Write down exactly the lines from the one with "Bon Secour enjoys" to the end of the data, first and last included, and no others.

*** Block opens ***

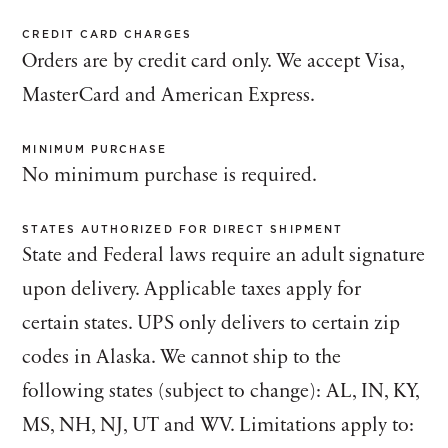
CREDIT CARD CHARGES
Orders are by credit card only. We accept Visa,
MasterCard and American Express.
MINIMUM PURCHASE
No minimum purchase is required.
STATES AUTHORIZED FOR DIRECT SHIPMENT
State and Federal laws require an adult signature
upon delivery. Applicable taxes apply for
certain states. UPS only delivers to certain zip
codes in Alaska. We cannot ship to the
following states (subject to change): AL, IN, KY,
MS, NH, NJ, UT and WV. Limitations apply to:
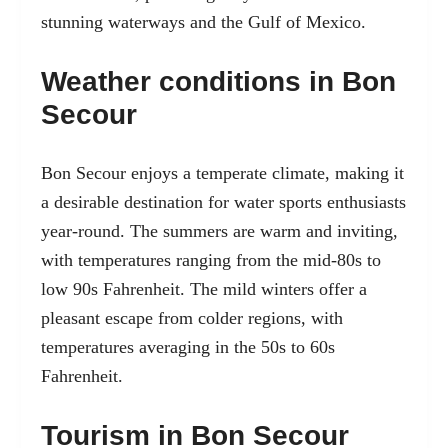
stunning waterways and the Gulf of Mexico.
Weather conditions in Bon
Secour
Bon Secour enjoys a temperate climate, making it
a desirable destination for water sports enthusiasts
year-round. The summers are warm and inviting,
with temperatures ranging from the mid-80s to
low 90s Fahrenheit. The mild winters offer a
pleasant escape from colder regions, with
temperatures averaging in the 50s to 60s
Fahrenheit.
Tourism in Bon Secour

*** Block closes ***

> [TASK OUTPUT]
Bon Secour enjoys a temperate climate, making it
a desirable destination for water sports enthusiasts
year-round. The summers are warm and inviting,
with temperatures ranging from the mid-80s to
low 90s Fahrenheit. The mild winters offer a
pleasant escape from colder regions, with
temperatures averaging in the 50s to 60s
Fahrenheit.
Tourism in Bon Secour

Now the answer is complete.